Con sentenza del luglio 2021, la Corte d’Appello di Genova aveva rigettato la domanda di una donna per l’ottenimento di un assegno divorzile in suo favore da parte dell’ex marito, già negata in primo grado dal Tribunale di La Spezia, stante l’insussistenza dei relativi presupposti.
In particolare, i giudici d’appello avevano valorizzato una serie di circostanze ostative al riconoscimento del sussidio, quali la condizione di autosufficienza economica della donna e la sua dimostrata capacità di lavoro, nonché la relazione intercorsa, dal 2003 al 2017, dalla stessa con un altro partner. In particolare, tale aspetto integrava, secondo i giudici, una famiglia di fatto ostativa al riconoscimento dell'assegno divorzile, malgrado i due non convivessero sotto lo stesso tetto.

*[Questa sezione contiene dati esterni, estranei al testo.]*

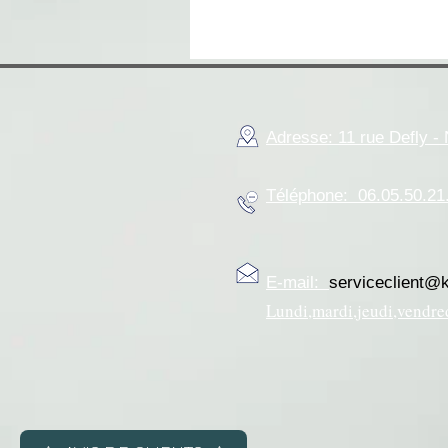
Adresse: 11 rue Defly 
Téléphone: 06.05.50.21
E-mail:
serviceclient@
Lundi,mardi,jeudi,vendre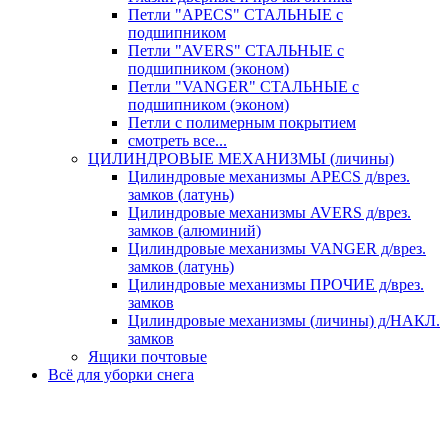
Петли "APECS" СТАЛЬНЫЕ с
подшипником
Петли "AVERS" СТАЛЬНЫЕ с
подшипником (эконом)
Петли "VANGER" СТАЛЬНЫЕ с
подшипником (эконом)
Петли с полимерным покрытием
смотреть все...
ЦИЛИНДРОВЫЕ МЕХАНИЗМЫ (личины)
Цилиндровые механизмы APECS д/врез.
замков (латунь)
Цилиндровые механизмы AVERS д/врез.
замков (алюминий)
Цилиндровые механизмы VANGER д/врез.
замков (латунь)
Цилиндровые механизмы ПРОЧИЕ д/врез.
замков
Цилиндровые механизмы (личины) д/НАКЛ.
замков
Ящики почтовые
Всё для уборки снега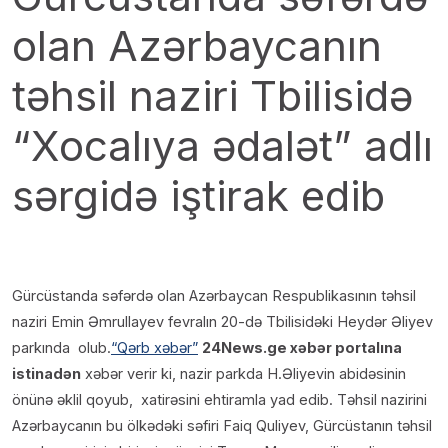
olan Azərbaycanın
təhsil naziri Tbilisidə
“Xocalıya ədalət” adlı
sərgidə iştirak edib
Gürcüstanda səfərdə olan Azərbaycan Respublikasının təhsil
naziri Emin Əmrullayev fevralın 20-də Tbilisidəki Heydər Əliyev
parkında olub.
“Qərb xəbər”
24News.ge xəbər portalına
istinadən
xəbər verir ki, nazir parkda H.Əliyevin abidəsinin
önünə əklil qoyub, xatirəsini ehtiramla yad edib. Təhsil nazirini
Azərbaycanın bu ölkədəki səfiri Faiq Quliyev, Gürcüstanın təhsil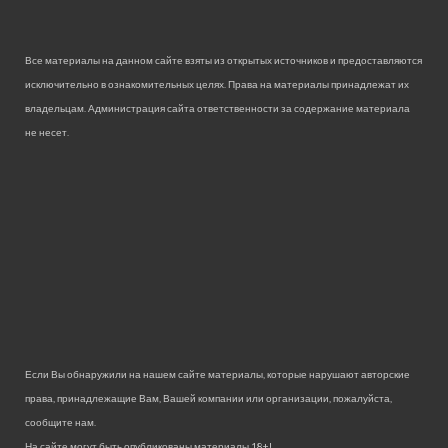
Все материалы на данном сайте взяты из открытых источников и предоставляются
исключительно в ознакомительных целях. Права на материалы принадлежат их
владельцам. Администрация сайта ответственности за содержание материала
не несет.
Если Вы обнаружили на нашем сайте материалы, которые нарушают авторские
права, принадлежащие Вам, Вашей компании или организации, пожалуйста,
сообщите нам.
На сайте могут быть опубликованы материалы 18+!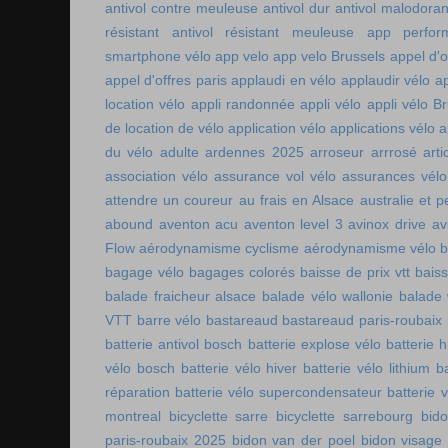
antivol contre meuleuse
antivol dur
antivol malodoran
résistant
antivol résistant meuleuse
app perfor
smartphone vélo
app velo
app velo Brussels
appel d'o
appel d'offres paris
applaudi en vélo
applaudir vélo
ap
location vélo
appli randonnée
appli vélo
appli vélo Br
de location de vélo
application vélo
applications vélo
a
du vélo adulte
ardennes 2025
arroseur arrrosé
art
association vélo
assurance vol vélo
assurances vélo
attendre un coureur
au frais en Alsace
australie et p
abound
aventon acu
aventon level 3
avinox drive
av
Flow
aérodynamisme cyclisme
aérodynamisme vélo
bagage vélo
bagages colorés
baisse de prix vtt
baiss
balade fraicheur alsace
balade vélo wallonie
balade 
VTT
barre vélo
bastareaud
bastareaud paris-roubaix
batterie antivol bosch
batterie explose vélo
batterie h
vélo bosch
batterie vélo hiver
batterie vélo lithium
b
réparation
batterie vélo supercondensateur
batterie 
montreal
bicyclette sarre
bicyclette sarrebourg
bid
paris-roubaix 2025
bidon van der poel
bidon visage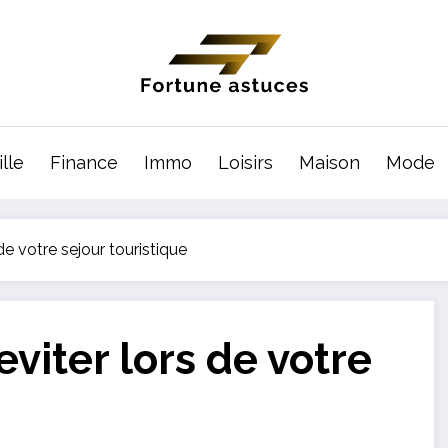
lle
Finance
Immo
Loisirs
Maison
Mode
 de votre sejour touristique
eviter lors de votre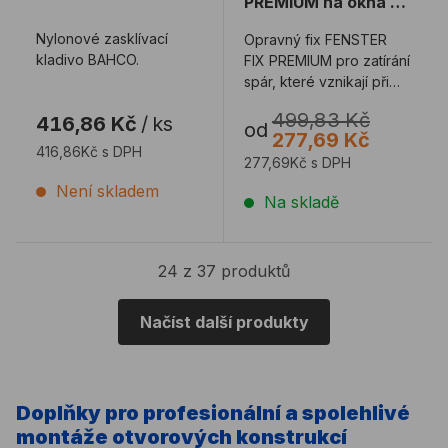
PREMIUM na okná a
dveře
Nylonové zasklívací
Opravný fix FENSTER
kladivo BAHCO.
FIX PREMIUM pro zatírání
spár, které vznikají při
svařování plastových
499,83 Kč
416,86 Kč
/
ks
rámů, fól ...
od
277,69 Kč
416,86Kč s DPH
277,69Kč s DPH
Není skladem
Na skladě
24 z 37 produktů
Načíst další produkty
Doplňky pro profesionální a spolehlivé
montáže otvorových konstrukcí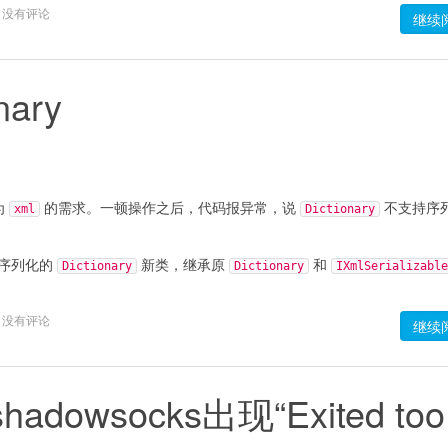
没有评论
继续
nary
为
的需求。一顿操作之后，代码报异常，说
不支持序
xml
Dictionary
持序列化的
新类，继承原
和
Dictionary
Dictionary
IXmlSerializable
没有评论
继续
adowsocks出现“Exited too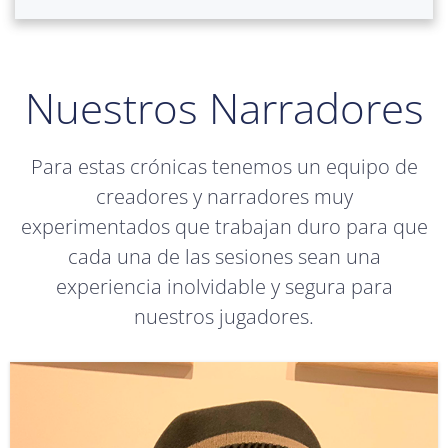
Nuestros Narradores
Para estas crónicas tenemos un equipo de
creadores y narradores muy
experimentados que trabajan duro para que
cada una de las sesiones sean una
experiencia inolvidable y segura para
nuestros jugadores.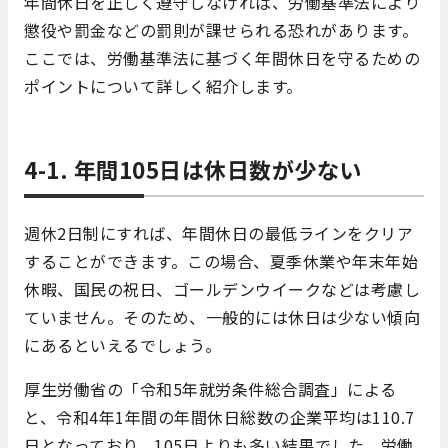
年間休日を正しく遵守しなければ、労働基準法により
懲役や罰金などの罰則が課せられる恐れがあります。
ここでは、労働基準法に基づく年間休日を守るための
ポイントについて詳しく紹介します。
4-1. 年間105日は休日数が少ない
週休2日制にすれば、年間休日の最低ラインをクリア
することができます。この場合、夏季休業や年末年始
休暇、国民の祝日、ゴールデンウイークなどは考慮し
ていません。そのため、一般的には休日は少ない傾向
にあるといえるでしょう。
厚生労働省の「令和5年就労条件総合調査」による
と、令和4年1年間の年間休日総数の企業平均は110.7
日となっており、105日よりも多い結果でした。労働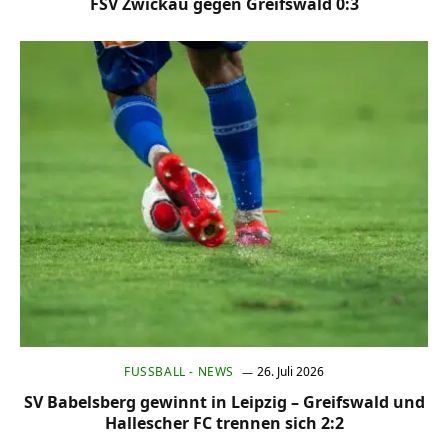
FSV Zwickau gegen Greifswald 0:3
FUSSBALL - NEWS
26. Juli 2026
SV Babelsberg gewinnt in Leipzig – Greifswald und
Hallescher FC trennen sich 2:2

La donna ha dunque impugnato per Cassazione tale decisione, con ricorso in due motivi.
Ad avviso della ricorrente, da un lato, la relazione intercorsa con l’altro partner sarebbe stata erroneamente equiparata ad una convivenza di fatto, malgrado non vi fosse stata coabitazione nè tanto meno un progetto di vita comune.
L’altra censura mossa dalla ricorrente era relativa alla circostanza che, secondo la Corte di Appello, dall’esistenza della relazione affettiva instaurata era stata fatta discendere automaticamente la perdita dell'assegno divorzile, senza alcuna verifica sullo squilibrio patrimoniale e reddituale dei coniugi, riconducibile alla scelte della coppia durante il matrimonio.
La Suprema Corte ha ritenuto inammissibili i due motivi, argomentando che i giudici di secondo grado, coerentemente con il dettato di cui all’art. 5 comma 6 L. 898/1970, avevano valorizzato una pluralità di aspetti nel rigettare la domanda della donna.
Oltre alla relazione pluriennale e more uxorio sopra descritta, sono stati accertati in giudizio la condizione di indipendenza economica della richiedente, la sua capacità ed esperienza lavorativa da tempo acquisita (anche coadiuvando il partner nell'attività commerciale) nonchè la durata del matrimonio, pari a dodici anni: la ricorrente non ha dunque dimostrato di trovarsi in condizione di impossibilità oggettiva a procurarsi mezzi adeguati.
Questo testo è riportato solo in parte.